Polly hesitated. Very quietly she said, ‘You are to me, John.’ On the Sunday he agreed, at last, that she should wheel him out for a walk.

‘Shall we all come?’ his mother said nervously. ‘Make a bit of an outing of it?’

‘No!’ John protested sharply. ‘I’m not being taken out with yer all like a freak in a fairground. Just Polly on ’er own. That’s all I want.’

‘It’ll start getting him used to the idea,’ Polly spoke to Mrs Bullivant quietly in the hall, hoping she wasn’t offended. But she was only relieved.

‘It’s marvellous him agreeing to go out of the house!’ she said gratefully. ‘Where’ll yer take ’im?’

‘Cannon Hill Park.’

‘Oh no – that’s too much for yer, Polly – it’s a hell of a walk, and pushing that chair! You’ve no flesh on yer bones as it is!’

‘I’ll manage,’ Polly said determinedly. ‘I’m feeling strong today. And I want to take ’im somewhere really nice. Get some fresh air into ’im and summat pretty to look at. There might be a few daffs out by now.’

The two of them manoeuvred the wheelchair down the step, with John clinging tensely to the arms, cursing at them as they landed it rather joltingly on the pavement. They’d wrapped him up in blankets over his coat because although the sun was shining weakly, it was still a bitter day.

‘Have a nice walk,’ Mrs Bullivant said, then looked as if she wanted to cut her own tongue out. ‘I mean . . .’

‘See yer later.’ Polly smiled ruefully, waving at her.

They didn’t talk much on the way, as Polly needed to concentrate on learning to steer the chair and she could sense that John was having to get used to all sorts of sensations. All these months he had not been outside for more than a few moments. He screwed up his eyes, which watered in the bright winter light. The air felt strange on his pallid skin, everything felt so wide and spacious, even in the streets. And above all, he was not the man who had left Birmingham, full bodied and vigorous. He had to face meeting people outside, being seen for what he was: a man who had been mutilated, changed forever on the battlefield.

‘There at last,’ she said, and saw him nod.

She pushed the chair into the wide, green space, and along the path which led to the pond, pausing to look across the water. As they did so, both of them caught sight of a young man and woman, arm in arm together. But instead of moving with the easy strides of a young couple in love, the man was taking tiny, shuffling steps, and clinging to the girl’s arm as if terrified that a great crevice was about to open in the ground in front of him. His free arm waved in front of him, feeling the air like an antenna. It was immediately apparent that he was newly blind. As the two drew painfully nearer, Polly saw that while the girl was holding his arm, talking to him calmly, reassuring and guiding him, tears which he could not see ran ceaselessly down her face. Polly and John watched silently as they passed.
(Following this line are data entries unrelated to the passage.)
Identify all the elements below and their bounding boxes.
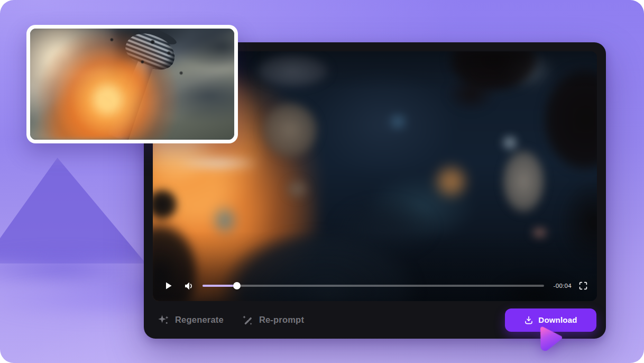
- fullscreen-icon: [579, 282, 587, 290]
- magic-pen-icon: [242, 314, 253, 326]
- thumbnail-debris: [30, 29, 234, 140]
- reprompt-button[interactable]: Re-prompt: [242, 314, 304, 326]
- fullscreen-button[interactable]: [579, 282, 587, 290]
- reprompt-label: Re-prompt: [259, 315, 304, 325]
- source-image-thumbnail[interactable]: [26, 25, 238, 143]
- thumbnail-image: [30, 29, 234, 140]
- regenerate-button[interactable]: Regenerate: [158, 314, 224, 326]
- page-background: -00:04 Regenerate: [0, 0, 644, 363]
- play-button[interactable]: [164, 282, 172, 290]
- download-button[interactable]: Download: [505, 308, 596, 332]
- regenerate-label: Regenerate: [175, 315, 224, 325]
- download-icon: [524, 315, 533, 325]
- progress-thumb[interactable]: [233, 282, 241, 289]
- screenshot-stage: -00:04 Regenerate: [0, 0, 644, 363]
- download-label: Download: [538, 315, 577, 324]
- time-remaining: -00:04: [554, 283, 572, 289]
- volume-button[interactable]: [184, 282, 194, 291]
- card-toolbar: Regenerate Re-prompt: [144, 301, 606, 339]
- sparkle-icon: [158, 314, 169, 326]
- play-icon: [164, 282, 172, 290]
- progress-bar[interactable]: [203, 282, 544, 289]
- progress-fill: [203, 285, 237, 287]
- volume-icon: [184, 282, 194, 291]
- player-controls: -00:04: [153, 274, 597, 301]
- progress-track[interactable]: [203, 285, 544, 287]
She wheeled him to the far side of the pond, so that the water was to their right, the park on their left, and it presented a beautiful sight.

‘No daffs yet,’ Polly said. ‘But just look at that.’

Planted in huge numbers, in great patches across the grass were crocuses, all flowering at their perfect best in purple and mauve, rich golden yellow and the purest white. The thin sunlight caught them, illuminating the perfection of their shape and colour as if they were jewels scattered across the green.

John had been looking round, taking everything in, but suddenly Polly saw him lower his head and clasp his hands to his face.

‘John?’ In concern, she leaned down, her face close to his. She stood up and gently laid her hands on his shoulders. After some time he reached round and clasped one of his hands over hers.